The task -
Scan the records for the word "nước". Return each line where it is found.
#### Data
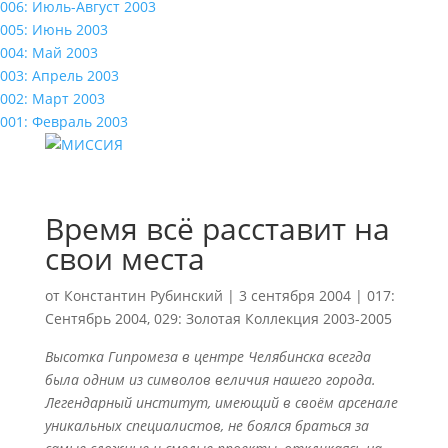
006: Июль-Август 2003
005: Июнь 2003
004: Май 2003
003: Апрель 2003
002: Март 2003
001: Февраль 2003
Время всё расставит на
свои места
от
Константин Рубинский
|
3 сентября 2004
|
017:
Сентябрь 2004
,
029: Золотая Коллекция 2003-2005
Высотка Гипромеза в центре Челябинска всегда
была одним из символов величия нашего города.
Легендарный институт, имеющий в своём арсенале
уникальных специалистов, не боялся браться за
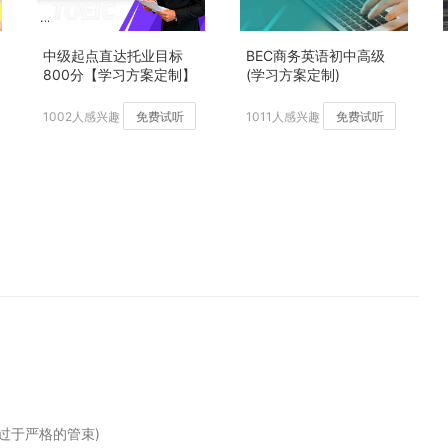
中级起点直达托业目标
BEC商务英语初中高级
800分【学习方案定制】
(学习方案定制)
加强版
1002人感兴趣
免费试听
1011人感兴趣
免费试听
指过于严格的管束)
########
#### Data
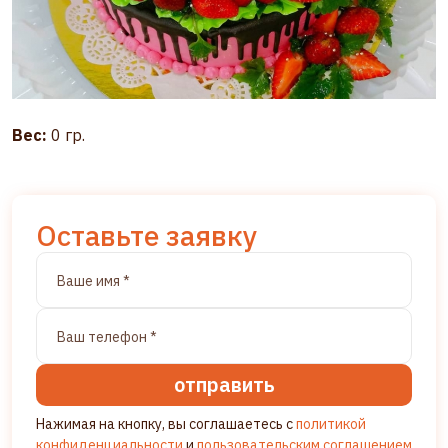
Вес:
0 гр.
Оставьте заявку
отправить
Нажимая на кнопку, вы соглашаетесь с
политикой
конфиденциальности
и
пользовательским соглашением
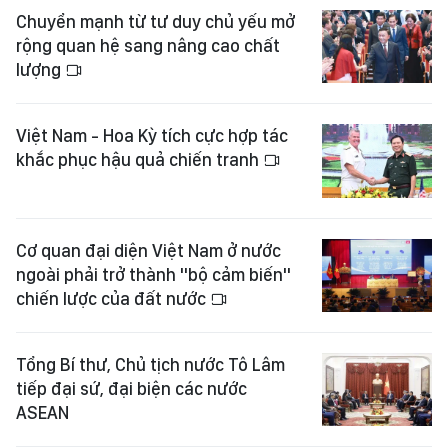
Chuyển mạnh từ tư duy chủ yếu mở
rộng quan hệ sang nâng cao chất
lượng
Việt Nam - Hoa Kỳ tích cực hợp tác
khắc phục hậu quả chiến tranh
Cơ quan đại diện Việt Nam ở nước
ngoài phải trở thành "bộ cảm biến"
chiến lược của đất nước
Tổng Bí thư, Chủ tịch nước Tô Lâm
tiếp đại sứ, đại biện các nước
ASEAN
########
Expected answer -
Cơ quan đại diện Việt Nam ở nước
chiến lược của đất nước
Tổng Bí thư, Chủ tịch nước Tô Lâm
tiếp đại sứ, đại biện các nước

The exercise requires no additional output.